Compaq KAP Fortran/OpenMP can be run in either of two modes:
The following provides information and restrictions:
DO 100 x=0.0, 10.0, 0.2 |
KAP is installed on the Tru64 UNIX system with the system command
setld
. See the Compaq KAP Fortran/OpenMP for Tru64 UNIX Installation
Guide for details.
2.3 Compiling a Program Using the kf90 Driver
The
kf90
command invokes a driver program that automatically calls KAP,
the Compaq Fortran compiler, and the linker.

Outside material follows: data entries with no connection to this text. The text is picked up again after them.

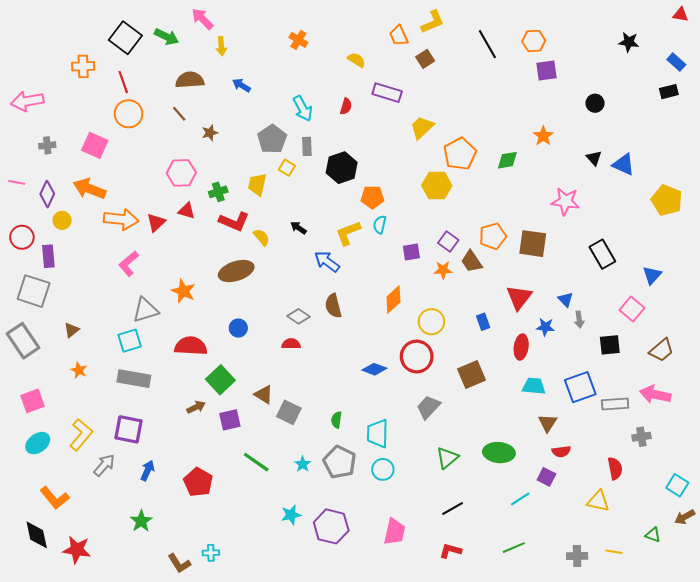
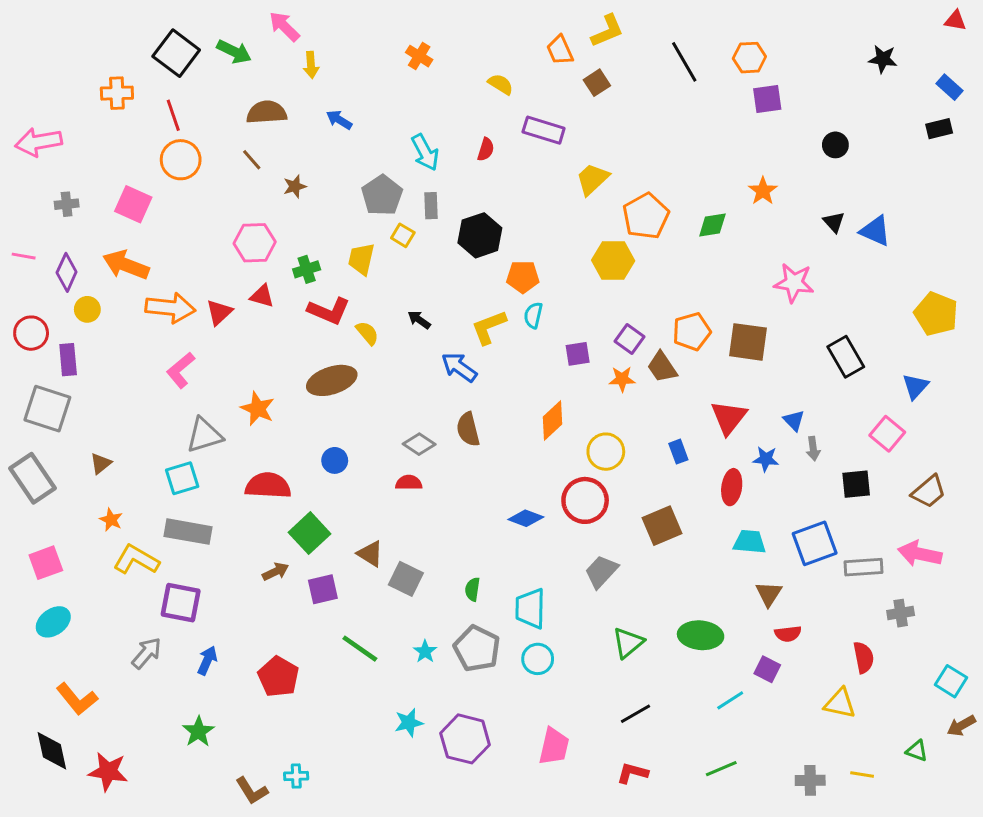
yellow pentagon: (667, 200) -> (936, 314), moved
yellow L-shape: (81, 435) -> (136, 560), moved, turned -100

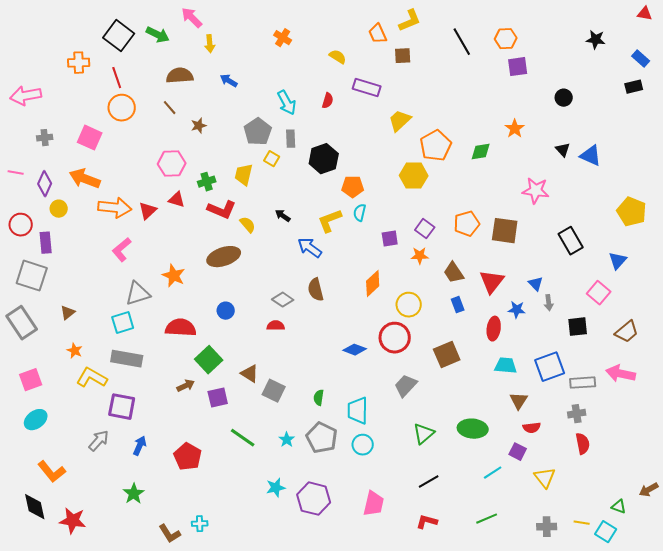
brown square: (597, 83) -> (403, 56), turned 30
brown trapezoid: (662, 367) -> (454, 273), moved
gray cross: (901, 613) -> (577, 414), moved
cyan square: (951, 681) -> (606, 532), moved
yellow triangle: (840, 703) -> (545, 478), moved, turned 40

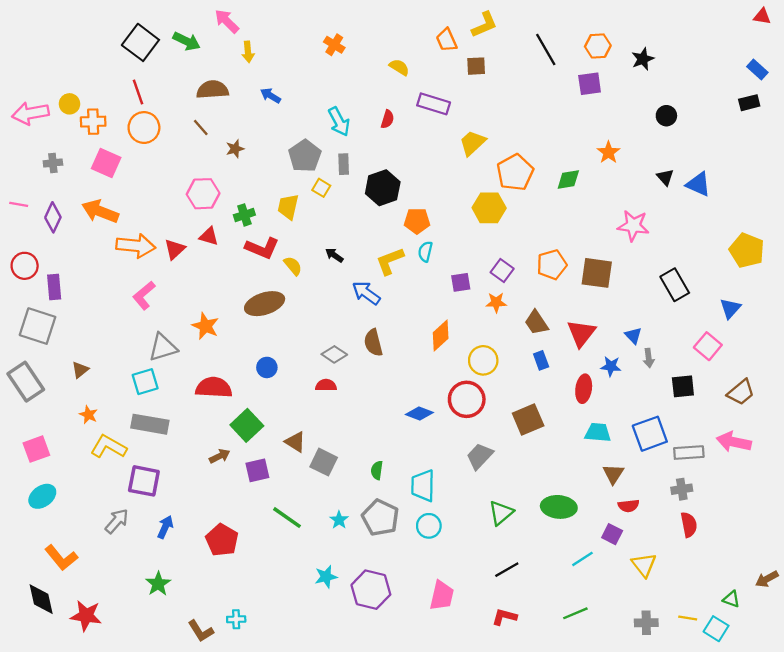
black star: (596, 40) -> (643, 59), moved, turned -30
orange cross: (79, 63) -> (93, 122), moved
purple square: (518, 67) -> (590, 84), moved
yellow circle: (59, 209) -> (69, 104), moved

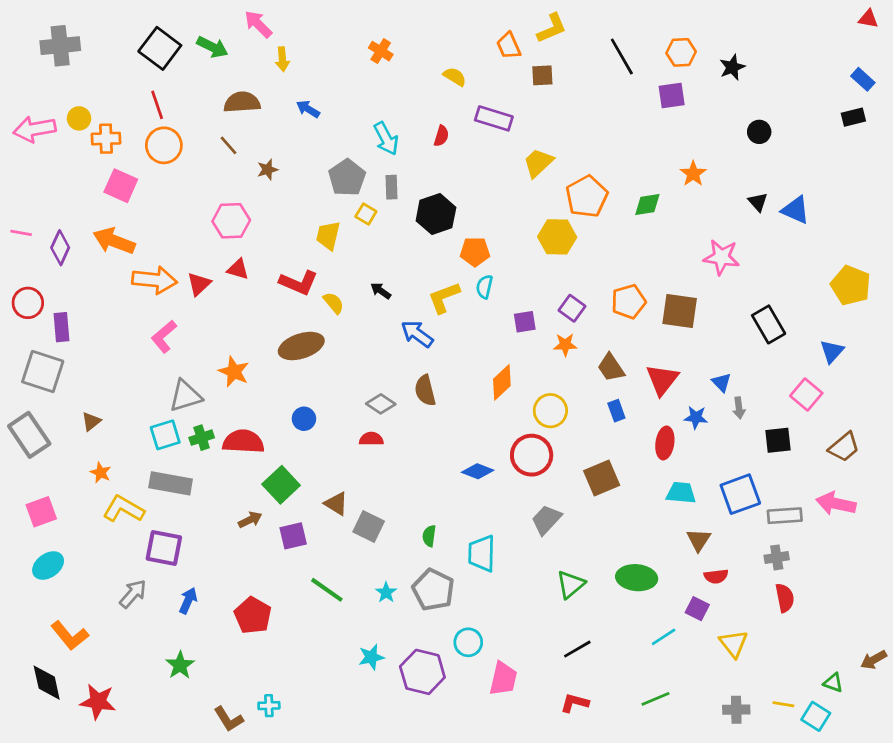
gray cross: (53, 163) -> (60, 46), moved, size x1.8
green cross: (244, 215) -> (202, 438), moved
cyan circle: (429, 526) -> (468, 642), moved

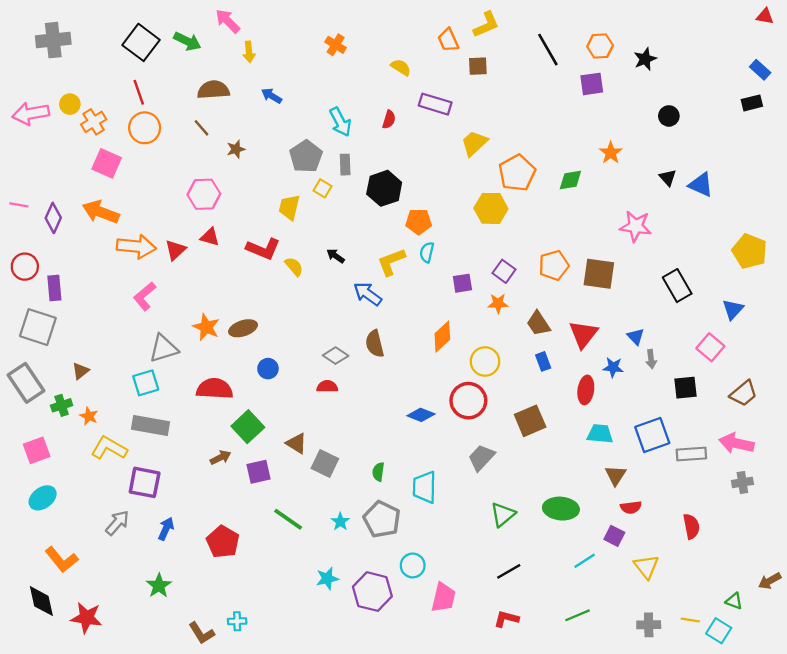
orange cross: (106, 139) -> (94, 122), turned -30
brown ellipse: (301, 346) -> (243, 328), moved, size x0.7
green cross: (202, 438) -> (62, 405), moved
gray cross: (777, 557) -> (742, 482), moved

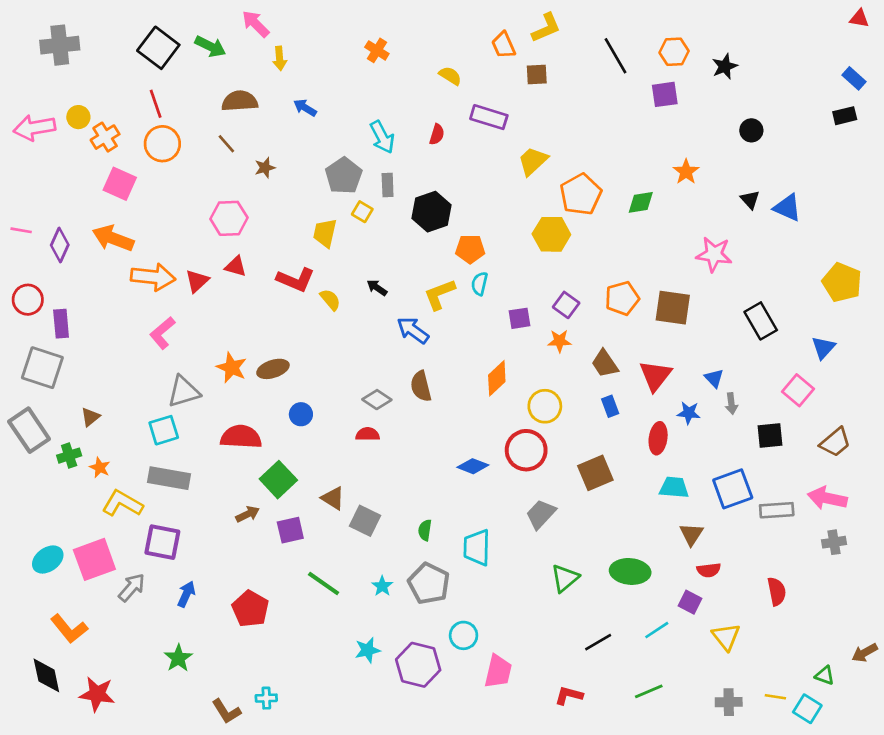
pink square: (37, 450) -> (94, 559), moved, size x1.4
black line: (509, 571) -> (598, 642), moved

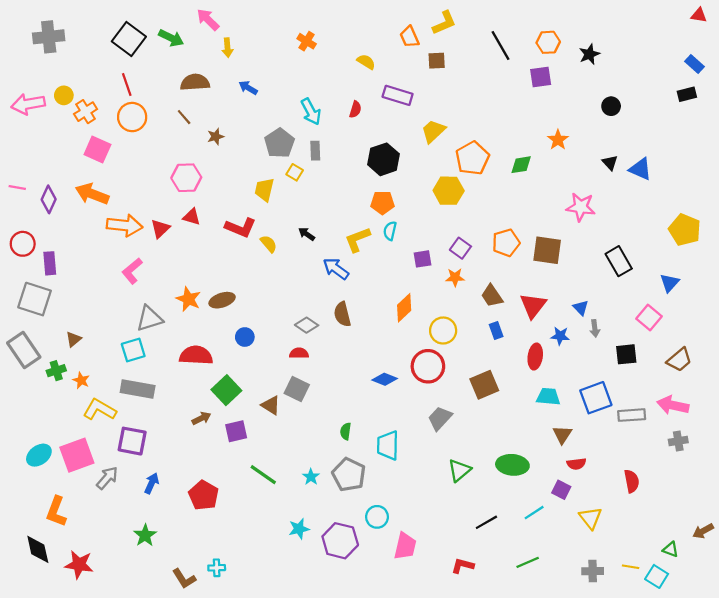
black hexagon: (432, 212) -> (384, 159), moved
gray square: (365, 521) -> (297, 389), moved
orange L-shape: (69, 629) -> (56, 511), turned 60

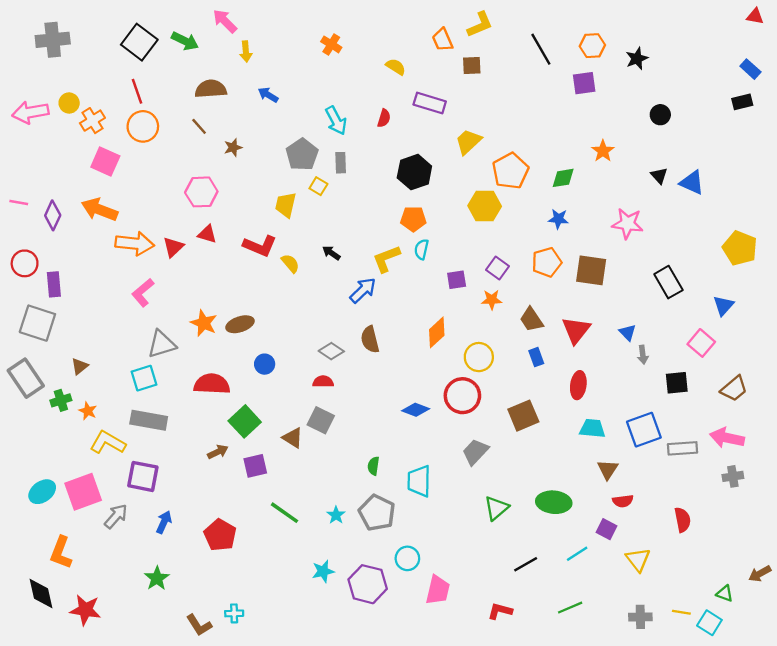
blue arrow: (336, 269) -> (363, 290), turned 100
blue star: (560, 336) -> (558, 219), moved

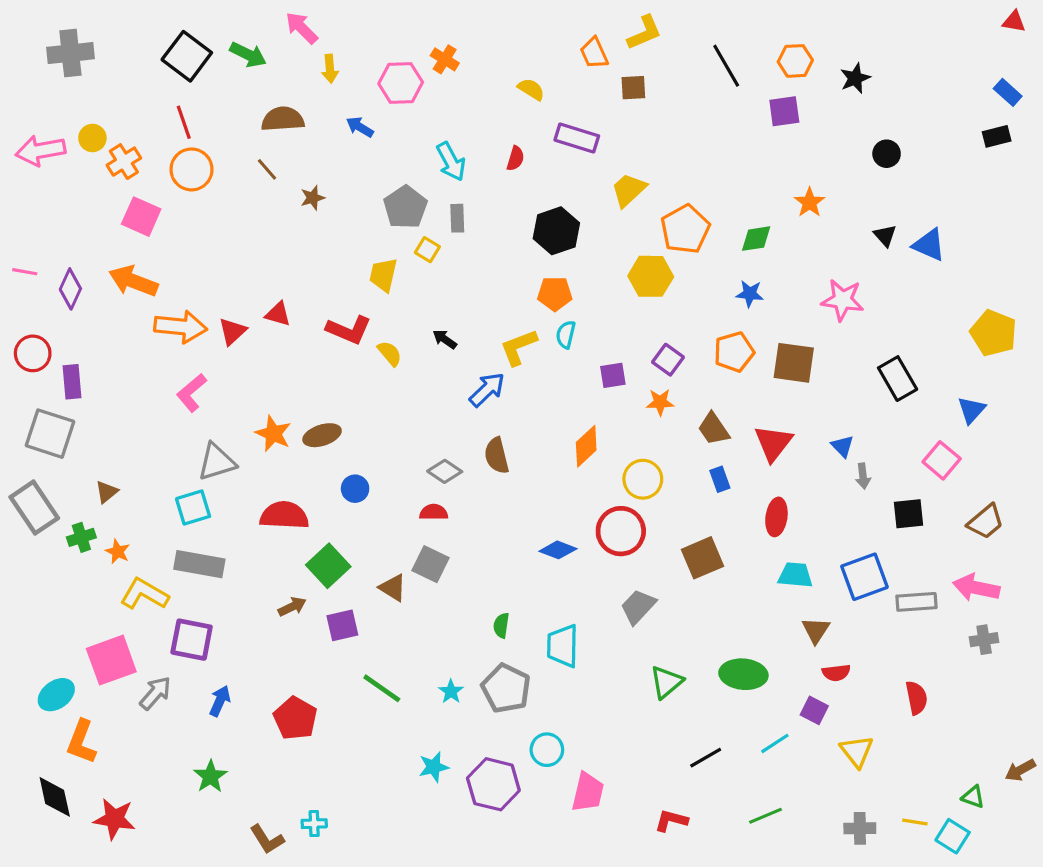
pink hexagon: (201, 192) -> (401, 83), moved
cyan ellipse: (42, 492) -> (56, 695), moved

2.3.1 Passing Default KAP Switch Settings to kf90
Because kf90 calls KAP and the Compaq Fortran compiler, you can substitute the kf90 command for the Fortran 90 command. For example, to use kf90 to compile myprog.f90 with the default KAP switch settings, use the command:
kf90 myprog.f90 |
The kf90 command uses the KAP preprocessor on myprog.f90 , compiles the result with the Compaq Fortran compiler, links the object code into an executable image, and produces the following files:
To see a list of the KAP switches and Compaq Fortran compiler switches passed by kf90 , use the -v switch as follows:
kf90 myprog.f90 -v |
An example of the output is:
oursmp> kf90 -v matmul.f timing_fortran.o /usr/bin/kapf90 -cmp=./matmul.cmp.f matmul.f -tune=EV4 -nofree KAP/Tru64_U_F90 4.4 k340504 20010517 20-Aug-2001 09:27:21 KAP/Tru64_U_F90 4.4 k340504 20010517 : 0 errors in file matmul.f /usr/bin/f90 -fast -v ./matmul.cmp.f timing_fortran.o -tune host -non_shared /usr/lib/cmplrs/fort90/decfort90 -platinum -fast -tune host -non_shared -I/usr/lib/cmplrs/hpfrtl -o /tmp/forAAAaaupma.o ./matmul.cmp.f /usr/bin/cc -fast -v -tune host -non_shared /usr/lib/cmplrs/fort90/for_main.o /tmp/forAAAaaupma.o -O4 timing_fortran.o -qlshpf -lUfor -lfor -lFutil -lm -lots -qlc_r /usr/lib/cmplrs/cc/ld -g0 -O4 -non_shared /usr/lib/cmplrs/cc/crt0.o /usr/lib/cmplrs/fort90/for_main.o /tmp/forAAAaaupma.o timing_fortran.o -qlshpf -qlc_r -lUfor -lfor -lFutil -lm -lots -lc /usr/lib/cmplrs/cc/ld: 0.45u 0.39s 0:06 13% 0+28k 305+173io 14pf+0w 28stk+4752mem |
The final resource usage appears in C-shell format at the end.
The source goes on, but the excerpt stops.